Entries supplied:

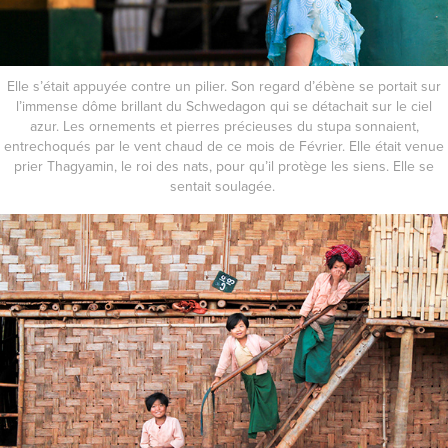
Elle s’était appuyée contre un pilier. Son regard d’ébène se portait sur
l’immense dôme brillant du Schwedagon qui se détachait sur le ciel
azur. Les ornements et pierres précieuses du stupa sonnaient,
entrechoqués par le vent chaud de ce mois de Février. Elle était venue
prier Thagyamin, le roi des nats, pour qu’il protège les siens. Elle se
sentait soulagée.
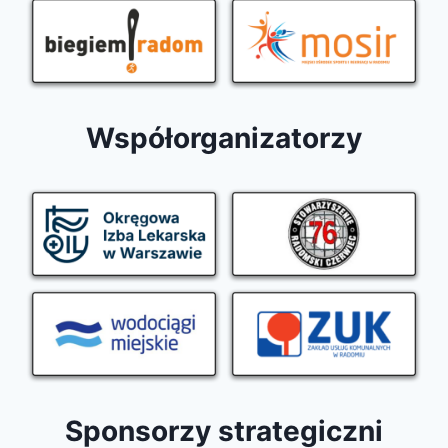
Współorganizatorzy
Sponsorzy strategiczni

Task to complete: Give an exact copy of the entries, excluding all pictures.

Reply:
Elle s’était appuyée contre un pilier. Son regard d’ébène se portait sur
l’immense dôme brillant du Schwedagon qui se détachait sur le ciel
azur. Les ornements et pierres précieuses du stupa sonnaient,
entrechoqués par le vent chaud de ce mois de Février. Elle était venue
prier Thagyamin, le roi des nats, pour qu’il protège les siens. Elle se
sentait soulagée.
Współorganizatorzy
Sponsorzy strategiczni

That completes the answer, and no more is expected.